| Available data |
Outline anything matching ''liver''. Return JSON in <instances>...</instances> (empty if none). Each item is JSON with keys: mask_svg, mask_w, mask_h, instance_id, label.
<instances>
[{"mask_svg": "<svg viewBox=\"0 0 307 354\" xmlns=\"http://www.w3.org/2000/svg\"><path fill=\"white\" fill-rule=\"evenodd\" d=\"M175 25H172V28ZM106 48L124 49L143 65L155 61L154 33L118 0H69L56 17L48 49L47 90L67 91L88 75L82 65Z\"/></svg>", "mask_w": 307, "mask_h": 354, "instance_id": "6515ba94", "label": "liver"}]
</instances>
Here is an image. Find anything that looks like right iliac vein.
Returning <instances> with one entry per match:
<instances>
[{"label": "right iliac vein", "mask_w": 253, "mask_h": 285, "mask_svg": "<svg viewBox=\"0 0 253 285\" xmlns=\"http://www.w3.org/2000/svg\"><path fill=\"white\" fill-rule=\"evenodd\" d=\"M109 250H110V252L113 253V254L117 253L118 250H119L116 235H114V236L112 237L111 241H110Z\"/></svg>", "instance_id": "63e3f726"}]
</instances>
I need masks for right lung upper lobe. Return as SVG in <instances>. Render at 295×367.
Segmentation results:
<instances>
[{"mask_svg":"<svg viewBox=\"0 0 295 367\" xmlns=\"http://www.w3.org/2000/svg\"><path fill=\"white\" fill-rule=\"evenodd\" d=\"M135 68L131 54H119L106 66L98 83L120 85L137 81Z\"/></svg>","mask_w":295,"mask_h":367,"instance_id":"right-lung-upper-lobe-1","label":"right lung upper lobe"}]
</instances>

| Aim of the exercise |
Reproduce the data in full, precisely as given.

| Completed task |
Outline anything matching ''liver''. Return JSON in <instances>...</instances> (empty if none). Each item is JSON with keys: mask_svg, mask_w, mask_h, instance_id, label.
<instances>
[{"mask_svg": "<svg viewBox=\"0 0 307 354\" xmlns=\"http://www.w3.org/2000/svg\"><path fill=\"white\" fill-rule=\"evenodd\" d=\"M175 25H172V28ZM106 48L124 49L143 65L155 61L154 33L118 0H69L56 17L48 49L47 90L67 91L88 75L82 65Z\"/></svg>", "mask_w": 307, "mask_h": 354, "instance_id": "6515ba94", "label": "liver"}]
</instances>
Here is an image. Find anything that looks like right iliac vein.
Returning <instances> with one entry per match:
<instances>
[{"label": "right iliac vein", "mask_w": 253, "mask_h": 285, "mask_svg": "<svg viewBox=\"0 0 253 285\" xmlns=\"http://www.w3.org/2000/svg\"><path fill=\"white\" fill-rule=\"evenodd\" d=\"M109 250H110V252L113 253V254L117 253L118 250H119L116 235H114V236L112 237L111 241H110Z\"/></svg>", "instance_id": "63e3f726"}]
</instances>
I need masks for right lung upper lobe. Return as SVG in <instances>. Render at 295×367.
Segmentation results:
<instances>
[{"mask_svg":"<svg viewBox=\"0 0 295 367\" xmlns=\"http://www.w3.org/2000/svg\"><path fill=\"white\" fill-rule=\"evenodd\" d=\"M135 68L131 54H119L106 66L98 83L120 85L137 81Z\"/></svg>","mask_w":295,"mask_h":367,"instance_id":"right-lung-upper-lobe-1","label":"right lung upper lobe"}]
</instances>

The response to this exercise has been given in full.